** Provided data **
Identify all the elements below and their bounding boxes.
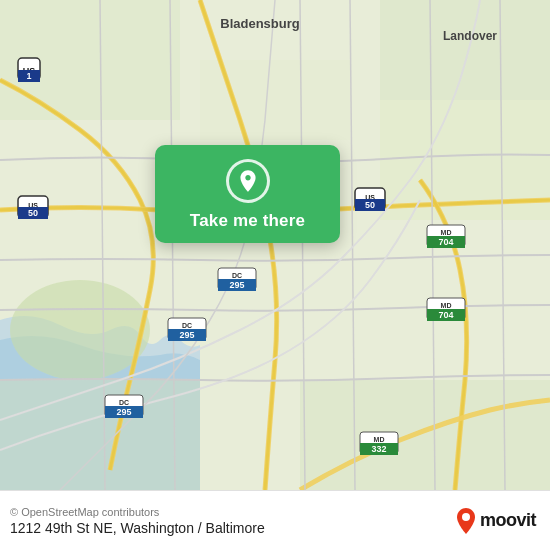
address-section: © OpenStreetMap contributors 1212 49th S… [10, 506, 265, 536]
svg-text:50: 50 [28, 208, 38, 218]
svg-text:MD: MD [441, 229, 452, 236]
svg-text:332: 332 [371, 444, 386, 454]
location-address: 1212 49th St NE, Washington / Baltimore [10, 520, 265, 536]
svg-text:295: 295 [116, 407, 131, 417]
map-attribution: © OpenStreetMap contributors [10, 506, 265, 518]
svg-text:MD: MD [374, 436, 385, 443]
moovit-logo: moovit [455, 507, 536, 535]
svg-text:Landover: Landover [443, 29, 497, 43]
svg-text:DC: DC [182, 322, 192, 329]
svg-text:295: 295 [229, 280, 244, 290]
map-background: US 1 1 US 50 US 50 DC 295 DC 295 DC 295 … [0, 0, 550, 490]
bottom-bar: © OpenStreetMap contributors 1212 49th S… [0, 490, 550, 550]
svg-text:50: 50 [365, 200, 375, 210]
svg-point-7 [10, 280, 150, 380]
moovit-wordmark: moovit [480, 510, 536, 531]
svg-rect-3 [380, 0, 550, 100]
location-pin-icon [226, 159, 270, 203]
svg-text:MD: MD [441, 302, 452, 309]
svg-text:704: 704 [438, 310, 453, 320]
take-me-there-button[interactable]: Take me there [155, 145, 340, 243]
svg-text:1: 1 [26, 71, 31, 81]
map-area: US 1 1 US 50 US 50 DC 295 DC 295 DC 295 … [0, 0, 550, 490]
svg-text:DC: DC [232, 272, 242, 279]
svg-point-47 [462, 513, 470, 521]
svg-rect-6 [300, 380, 550, 490]
svg-text:704: 704 [438, 237, 453, 247]
svg-text:DC: DC [119, 399, 129, 406]
moovit-pin-icon [455, 507, 477, 535]
svg-text:295: 295 [179, 330, 194, 340]
svg-text:Bladensburg: Bladensburg [220, 16, 300, 31]
take-me-there-label: Take me there [190, 211, 305, 231]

** What is required **
The result should be every line that contains "rect", copied from the entries.

** Written response **
svg-rect-3 [380, 0, 550, 100]
svg-rect-6 [300, 380, 550, 490]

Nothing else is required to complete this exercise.